> _What you should do_: Please take the records that follow and repeat exactly the lines starting with the line with "Lorem ipsum dolor" and going on through the line with "voluptate velit esse".

** Study material follows **

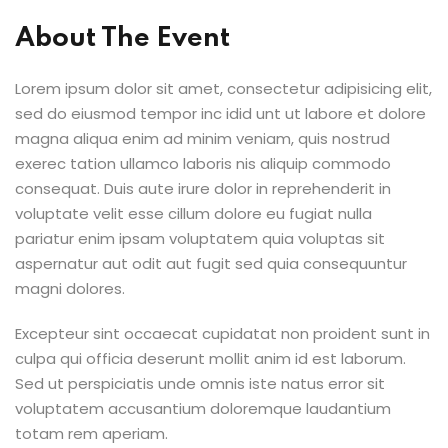
ey
About The Event
Lorem ipsum dolor sit amet, consectetur adipisicing elit,
sed do eiusmod tempor inc idid unt ut labore et dolore
magna aliqua enim ad minim veniam, quis nostrud
th Us
exerec tation ullamco laboris nis aliquip commodo
consequat. Duis aute irure dolor in reprehenderit in
th Us
voluptate velit esse cillum dolore eu fugiat nulla
pariatur enim ipsam voluptatem quia voluptas sit
aspernatur aut odit aut fugit sed quia consequuntur
magni dolores.
Excepteur sint occaecat cupidatat non proident sunt in
culpa qui officia deserunt mollit anim id est laborum.
Sed ut perspiciatis unde omnis iste natus error sit
voluptatem accusantium doloremque laudantium
totam rem aperiam.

** End of Study material **

> _Exercise response_:
Lorem ipsum dolor sit amet, consectetur adipisicing elit,
sed do eiusmod tempor inc idid unt ut labore et dolore
magna aliqua enim ad minim veniam, quis nostrud
th Us
exerec tation ullamco laboris nis aliquip commodo
consequat. Duis aute irure dolor in reprehenderit in
th Us
voluptate velit esse cillum dolore eu fugiat nulla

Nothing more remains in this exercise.